# sea and sky tutorial



## devin (Jul 17, 2008)

Hello all! It has been ages since I did a tutorial and today I decided to make a tutorial just for you. Wanna see it, here it goes...lol!







Start with a clean moisturized face. My brows were already done and eyes prepped. I used spiked and espresso on my brows and bamboom paint all over my lids.






Next I used full coverage foundation in white(pro store) and applied it with a 252 brush on the lid. I applied saddle in the crease with the 217 brush.






I then used the 213 brush to apply the solid side of sea and sky to my lids. Making sure to pat the color and not sweep.






Use the 217 to blend the color upwards into the crease.






I applied full force violet pigment(pro store) in the crease using the 224 brush.

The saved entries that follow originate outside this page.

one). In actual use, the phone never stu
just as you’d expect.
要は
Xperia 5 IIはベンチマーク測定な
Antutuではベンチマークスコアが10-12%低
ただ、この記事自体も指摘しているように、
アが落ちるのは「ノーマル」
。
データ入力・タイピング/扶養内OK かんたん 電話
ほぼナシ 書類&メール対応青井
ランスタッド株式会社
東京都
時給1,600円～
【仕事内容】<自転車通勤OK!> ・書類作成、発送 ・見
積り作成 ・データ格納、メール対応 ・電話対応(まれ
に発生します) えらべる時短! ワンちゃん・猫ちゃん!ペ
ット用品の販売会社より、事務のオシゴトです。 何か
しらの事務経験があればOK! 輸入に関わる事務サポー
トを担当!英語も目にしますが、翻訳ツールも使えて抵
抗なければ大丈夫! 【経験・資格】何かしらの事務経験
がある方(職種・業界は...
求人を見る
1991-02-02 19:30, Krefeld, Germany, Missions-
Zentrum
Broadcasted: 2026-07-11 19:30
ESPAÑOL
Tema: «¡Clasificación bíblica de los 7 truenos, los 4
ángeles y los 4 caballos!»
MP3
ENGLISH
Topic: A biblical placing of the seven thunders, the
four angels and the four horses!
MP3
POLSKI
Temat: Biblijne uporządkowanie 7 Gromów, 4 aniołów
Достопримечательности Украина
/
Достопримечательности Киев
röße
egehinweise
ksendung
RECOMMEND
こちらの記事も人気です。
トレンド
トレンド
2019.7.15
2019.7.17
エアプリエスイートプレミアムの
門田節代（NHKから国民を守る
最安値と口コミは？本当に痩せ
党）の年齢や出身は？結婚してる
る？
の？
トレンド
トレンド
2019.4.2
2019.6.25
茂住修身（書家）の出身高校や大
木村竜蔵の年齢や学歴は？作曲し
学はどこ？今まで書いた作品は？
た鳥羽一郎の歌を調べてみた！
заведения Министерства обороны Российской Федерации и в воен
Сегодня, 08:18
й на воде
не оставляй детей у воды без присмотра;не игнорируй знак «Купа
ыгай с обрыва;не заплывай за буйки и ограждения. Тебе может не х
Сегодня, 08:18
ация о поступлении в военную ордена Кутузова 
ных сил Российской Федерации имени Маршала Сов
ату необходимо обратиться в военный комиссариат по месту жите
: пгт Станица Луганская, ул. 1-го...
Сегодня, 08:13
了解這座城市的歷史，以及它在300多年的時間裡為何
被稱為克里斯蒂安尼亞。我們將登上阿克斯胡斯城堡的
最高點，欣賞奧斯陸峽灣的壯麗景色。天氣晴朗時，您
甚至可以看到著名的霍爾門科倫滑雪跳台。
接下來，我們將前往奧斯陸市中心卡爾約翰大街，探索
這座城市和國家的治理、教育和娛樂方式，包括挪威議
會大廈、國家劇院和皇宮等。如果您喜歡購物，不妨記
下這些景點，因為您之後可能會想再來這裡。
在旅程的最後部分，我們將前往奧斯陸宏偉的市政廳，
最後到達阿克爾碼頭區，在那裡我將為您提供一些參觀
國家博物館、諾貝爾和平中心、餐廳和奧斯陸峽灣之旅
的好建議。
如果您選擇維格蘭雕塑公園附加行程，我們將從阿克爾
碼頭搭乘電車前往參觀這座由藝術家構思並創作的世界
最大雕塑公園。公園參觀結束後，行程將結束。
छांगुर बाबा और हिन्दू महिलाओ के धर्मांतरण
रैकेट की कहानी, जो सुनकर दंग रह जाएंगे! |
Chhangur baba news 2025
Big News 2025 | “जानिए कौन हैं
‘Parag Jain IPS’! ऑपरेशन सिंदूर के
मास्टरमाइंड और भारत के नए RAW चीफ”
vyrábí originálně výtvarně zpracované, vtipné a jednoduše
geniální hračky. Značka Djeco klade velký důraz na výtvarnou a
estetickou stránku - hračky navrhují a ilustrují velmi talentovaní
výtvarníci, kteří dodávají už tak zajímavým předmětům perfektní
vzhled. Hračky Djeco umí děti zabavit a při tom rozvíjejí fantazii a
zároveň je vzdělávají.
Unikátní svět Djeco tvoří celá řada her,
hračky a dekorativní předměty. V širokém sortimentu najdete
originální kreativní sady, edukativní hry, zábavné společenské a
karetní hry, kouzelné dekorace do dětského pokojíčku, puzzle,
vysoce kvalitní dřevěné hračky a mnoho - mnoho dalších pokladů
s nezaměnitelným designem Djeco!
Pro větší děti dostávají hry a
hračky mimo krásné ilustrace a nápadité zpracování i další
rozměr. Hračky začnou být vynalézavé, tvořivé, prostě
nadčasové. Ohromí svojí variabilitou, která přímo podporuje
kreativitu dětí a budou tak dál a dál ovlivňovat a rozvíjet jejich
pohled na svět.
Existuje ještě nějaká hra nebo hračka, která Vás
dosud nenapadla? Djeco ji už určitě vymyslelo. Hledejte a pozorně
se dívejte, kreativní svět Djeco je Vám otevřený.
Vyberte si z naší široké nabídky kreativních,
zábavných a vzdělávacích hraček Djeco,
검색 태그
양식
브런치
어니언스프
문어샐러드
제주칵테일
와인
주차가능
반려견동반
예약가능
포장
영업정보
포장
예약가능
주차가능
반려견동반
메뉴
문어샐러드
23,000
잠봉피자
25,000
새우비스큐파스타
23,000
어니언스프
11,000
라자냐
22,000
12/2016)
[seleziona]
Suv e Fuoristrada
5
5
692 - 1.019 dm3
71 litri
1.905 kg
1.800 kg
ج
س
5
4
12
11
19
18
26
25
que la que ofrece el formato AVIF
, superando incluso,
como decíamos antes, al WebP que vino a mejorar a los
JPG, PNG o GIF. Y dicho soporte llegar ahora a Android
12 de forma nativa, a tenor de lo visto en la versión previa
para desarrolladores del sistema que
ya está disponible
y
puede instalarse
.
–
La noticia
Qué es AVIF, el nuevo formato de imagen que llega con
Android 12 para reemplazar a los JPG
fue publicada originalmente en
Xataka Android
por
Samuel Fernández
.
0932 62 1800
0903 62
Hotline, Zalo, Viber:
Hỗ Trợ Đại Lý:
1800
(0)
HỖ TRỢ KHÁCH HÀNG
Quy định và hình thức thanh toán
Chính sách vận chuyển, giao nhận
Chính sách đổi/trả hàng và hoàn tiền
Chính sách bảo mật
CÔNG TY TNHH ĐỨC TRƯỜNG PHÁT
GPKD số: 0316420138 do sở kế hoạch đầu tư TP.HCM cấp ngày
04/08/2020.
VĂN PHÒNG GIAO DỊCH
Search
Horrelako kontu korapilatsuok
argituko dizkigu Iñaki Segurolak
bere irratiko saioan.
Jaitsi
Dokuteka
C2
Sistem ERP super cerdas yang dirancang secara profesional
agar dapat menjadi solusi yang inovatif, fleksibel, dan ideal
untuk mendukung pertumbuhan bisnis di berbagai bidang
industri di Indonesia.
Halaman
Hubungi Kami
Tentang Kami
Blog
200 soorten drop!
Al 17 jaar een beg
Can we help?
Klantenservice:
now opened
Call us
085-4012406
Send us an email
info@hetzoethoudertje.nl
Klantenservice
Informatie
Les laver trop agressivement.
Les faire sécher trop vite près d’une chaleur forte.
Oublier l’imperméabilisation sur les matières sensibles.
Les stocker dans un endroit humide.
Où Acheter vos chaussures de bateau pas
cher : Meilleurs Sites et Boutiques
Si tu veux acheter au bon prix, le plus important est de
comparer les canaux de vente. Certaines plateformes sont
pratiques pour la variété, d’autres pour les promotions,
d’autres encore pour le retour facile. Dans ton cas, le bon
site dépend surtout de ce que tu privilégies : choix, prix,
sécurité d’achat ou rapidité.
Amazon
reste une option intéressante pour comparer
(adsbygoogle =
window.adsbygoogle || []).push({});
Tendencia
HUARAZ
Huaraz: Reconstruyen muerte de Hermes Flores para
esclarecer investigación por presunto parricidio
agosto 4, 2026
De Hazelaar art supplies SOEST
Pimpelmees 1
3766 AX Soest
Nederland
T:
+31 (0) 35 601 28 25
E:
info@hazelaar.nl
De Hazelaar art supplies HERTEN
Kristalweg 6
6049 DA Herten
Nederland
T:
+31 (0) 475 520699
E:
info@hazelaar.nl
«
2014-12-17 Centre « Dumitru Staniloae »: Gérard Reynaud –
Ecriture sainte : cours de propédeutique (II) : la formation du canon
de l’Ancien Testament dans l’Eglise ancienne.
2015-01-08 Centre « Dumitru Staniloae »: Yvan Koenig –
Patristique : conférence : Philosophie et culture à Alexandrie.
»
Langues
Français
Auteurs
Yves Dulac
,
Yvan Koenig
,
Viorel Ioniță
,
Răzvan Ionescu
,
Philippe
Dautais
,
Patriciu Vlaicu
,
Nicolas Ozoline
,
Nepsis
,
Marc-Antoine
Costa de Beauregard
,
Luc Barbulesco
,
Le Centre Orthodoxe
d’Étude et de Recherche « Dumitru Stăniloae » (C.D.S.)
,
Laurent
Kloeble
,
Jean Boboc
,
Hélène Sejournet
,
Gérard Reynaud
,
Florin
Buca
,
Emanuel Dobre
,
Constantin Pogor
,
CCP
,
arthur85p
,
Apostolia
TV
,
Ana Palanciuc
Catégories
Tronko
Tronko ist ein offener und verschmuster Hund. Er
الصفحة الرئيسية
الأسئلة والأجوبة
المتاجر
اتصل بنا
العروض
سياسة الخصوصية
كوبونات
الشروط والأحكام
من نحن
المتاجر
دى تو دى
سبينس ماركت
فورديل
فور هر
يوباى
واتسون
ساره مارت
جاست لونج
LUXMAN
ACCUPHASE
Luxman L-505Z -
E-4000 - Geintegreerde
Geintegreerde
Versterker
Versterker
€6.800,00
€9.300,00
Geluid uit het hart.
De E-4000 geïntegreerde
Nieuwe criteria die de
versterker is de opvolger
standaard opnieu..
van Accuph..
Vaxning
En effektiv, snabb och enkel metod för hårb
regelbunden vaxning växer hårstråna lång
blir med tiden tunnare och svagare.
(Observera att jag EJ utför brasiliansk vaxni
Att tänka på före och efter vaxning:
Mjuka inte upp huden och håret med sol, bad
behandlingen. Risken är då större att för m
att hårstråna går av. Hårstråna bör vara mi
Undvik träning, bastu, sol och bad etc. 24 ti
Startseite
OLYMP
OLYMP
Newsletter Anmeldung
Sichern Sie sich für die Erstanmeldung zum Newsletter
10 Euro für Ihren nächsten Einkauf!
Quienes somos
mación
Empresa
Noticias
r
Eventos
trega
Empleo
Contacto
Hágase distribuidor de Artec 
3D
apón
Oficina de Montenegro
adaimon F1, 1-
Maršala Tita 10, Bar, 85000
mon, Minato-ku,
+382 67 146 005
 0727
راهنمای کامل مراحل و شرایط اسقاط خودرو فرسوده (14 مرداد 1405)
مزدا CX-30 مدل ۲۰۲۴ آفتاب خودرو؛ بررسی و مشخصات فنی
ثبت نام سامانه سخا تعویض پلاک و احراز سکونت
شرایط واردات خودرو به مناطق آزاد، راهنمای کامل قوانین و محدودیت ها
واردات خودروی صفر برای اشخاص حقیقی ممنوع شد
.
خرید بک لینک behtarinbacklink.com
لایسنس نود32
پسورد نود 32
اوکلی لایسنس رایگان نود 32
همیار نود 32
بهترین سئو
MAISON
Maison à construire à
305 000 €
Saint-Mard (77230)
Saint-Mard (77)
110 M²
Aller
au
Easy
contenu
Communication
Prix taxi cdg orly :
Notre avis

Then I applied shadowy lady and carbon in the outer "v" using the 217 brush. I used the 209 brush to apply the marble side of sea and sky to the inner lower lashline and the 266 brush to apply the solid side of sea and sky to the outer lashline. I applied blacktrack to the waterline using the 266 brush. Plushlash mascara was applied. Also solar white was added to the browbone using the 239 brush.






I applied ardell 131 lashes and deepened the outer lashline with carbon using the 239 brush.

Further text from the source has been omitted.